**PROBLEM TO SOLVE**: Please return all lines from the records below that include the string "centralizzata".

**SOURCE DATA**:
--------------------------------------------------
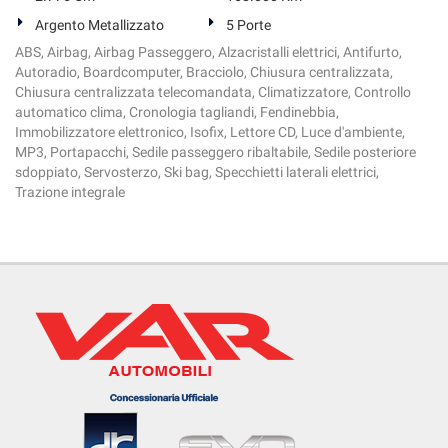
tta
ti
Argento Metallizzato
5 Porte
ABS, Airbag, Airbag Passeggero, Alzacristalli elettrici, Antifurto,
Autoradio, Boardcomputer, Bracciolo, Chiusura centralizzata,
mpre
Cookie necessari
Chiusura centralizzata telecomandata, Climatizzatore, Controllo
ilitato
automatico clima, Cronologia tagliandi, Fendinebbia,
Immobilizzatore elettronico, Isofix, Lettore CD, Luce d'ambiente,
Cookie delle preferenze
MP3, Portapacchi, Sedile passeggero ribaltabile, Sedile posteriore
sdoppiato, Servosterzo, Ski bag, Specchietti laterali elettrici,
Trazione integrale
Cookie per il miglioramento dell'esperienza utente
Cookie analitici
Cookie di marketing
Leggi
la
cookie
policy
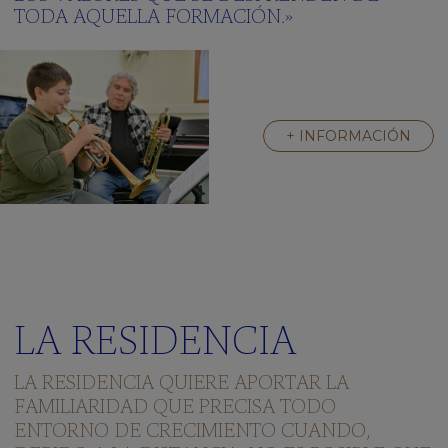
TODA AQUELLA FORMACIÓN.»
+ INFORMACIÓN
LA RESIDENCIA
LA RESIDENCIA QUIERE APORTAR LA
FAMILIARIDAD QUE PRECISA TODO
ENTORNO DE CRECIMIENTO CUANDO,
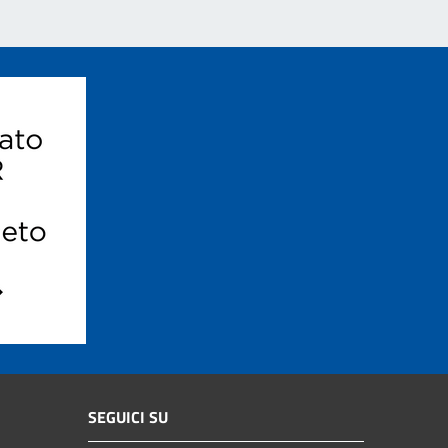
SEGUICI SU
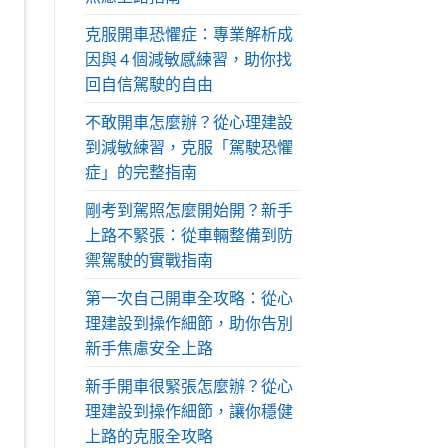
克服開車恐懼症：專業解析成
因與 4 個減敏感練習，助你找
回自信駕駛的自由
不敢開車怎麼辦？從心理建設
到減敏練習，克服「駕駛恐懼
症」的完整指南
剛考到駕照怎麼開始開？新手
上路不緊張：從車輛整備到防
禦駕駛的實戰指南
第一次自己開車全攻略：從心
理建設到操作細節，助你告別
新手焦慮安全上路
新手開車很緊張怎麼辦？從心
理建設到操作細節，讓你穩健
上路的克服全攻略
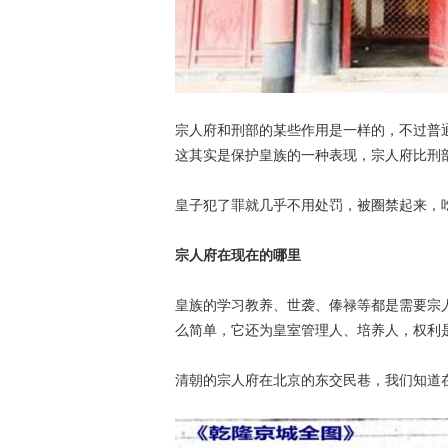
宗人府和刑部的某些作用是一样的，不过普
这其实是保护皇族的一种表现，宗人府比刑
皇子犯了罪就几乎不用处罚，被圈禁起来，
宗人府在现在的哪里
皇族的学习教养、世袭、俸禄等都是需要宗
么简单，它还为皇室管理人、培养人，权利
清朝的宗人府在北京的东交民巷，我们知道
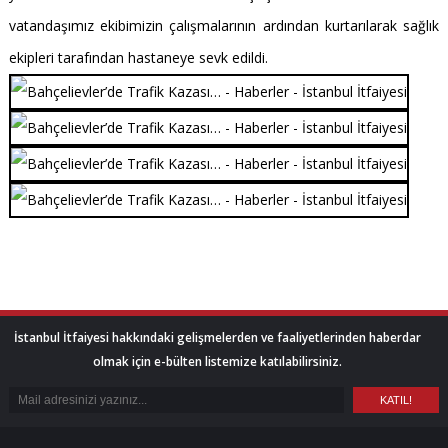
vatandaşımız ekibimizin çalışmalarının ardından kurtarılarak sağlık
ekipleri tarafından hastaneye sevk edildi.
İstanbul İtfaiyesi hakkındaki gelişmelerden ve faaliyetlerinden haberdar
olmak için e-bülten listemize katılabilirsiniz.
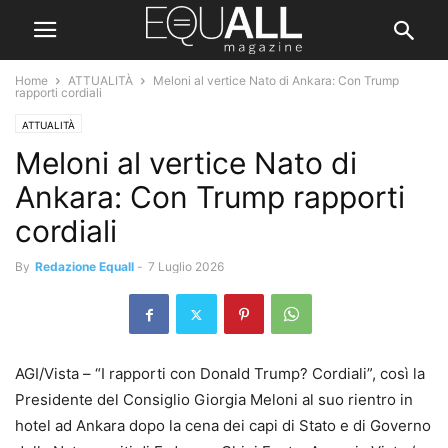
Home
ATTUALITÀ
Meloni al vertice Nato di Ankara: Con Trump
rapporti cordiali
ATTUALITÀ
Meloni al vertice Nato di
Ankara: Con Trump rapporti
cordiali
By
Redazione Equall
-
7 Luglio 2026
AGI/Vista – “I rapporti con Donald Trump? Cordiali”, così la
Presidente del Consiglio Giorgia Meloni al suo rientro in
hotel ad Ankara dopo la cena dei capi di Stato e di Governo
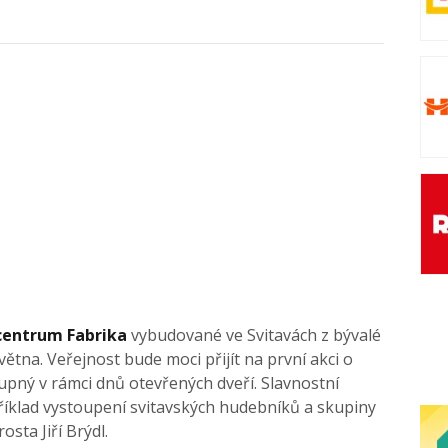
 centrum Fabrika
vybudované ve Svitavách z bývalé
ětna. Veřejnost bude moci přijít na první akci o
upný v rámci dnů otevřených dveří. Slavnostní
íklad vystoupení svitavských hudebníků a skupiny
sta Jiří Brýdl.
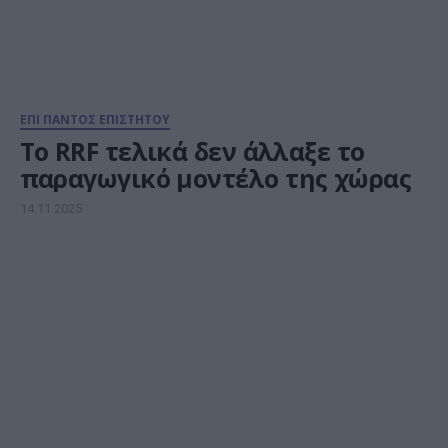
ΕΠΙ ΠΑΝΤΟΣ ΕΠΙΣΤΗΤΟΥ
Το RRF τελικά δεν άλλαξε το
παραγωγικό μοντέλο της χώρας
14.11.2025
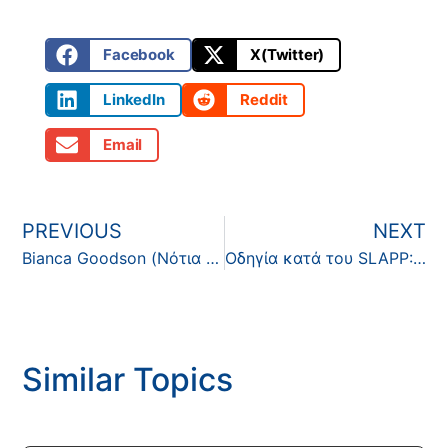
Facebook
X(Twitter)
LinkedIn
Reddit
Email
PREVIOUS
NEXT
Bianca Goodson (Νότια Αφρική)
Οδηγία κατά του SLAPP: δήλωση CASE σχετικά με την πολιτική συμφωνία
Similar Topics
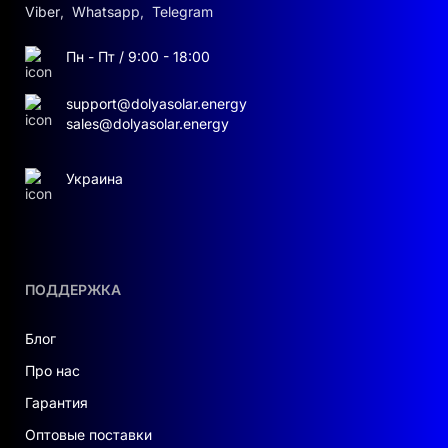
Viber
,
Whatsapp
,
Telegram
Пн - Пт / 9:00 - 18:00
support@dolyasolar.energy
sales@dolyasolar.energy
Украина
ПОДДЕРЖКА
Блог
Про нас
Гарантия
Оптовые поставки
--------------------------------------------------
**RESPONSE**:
Autoradio, Boardcomputer, Bracciolo, Chiusura centralizzata,
Chiusura centralizzata telecomandata, Climatizzatore, Controllo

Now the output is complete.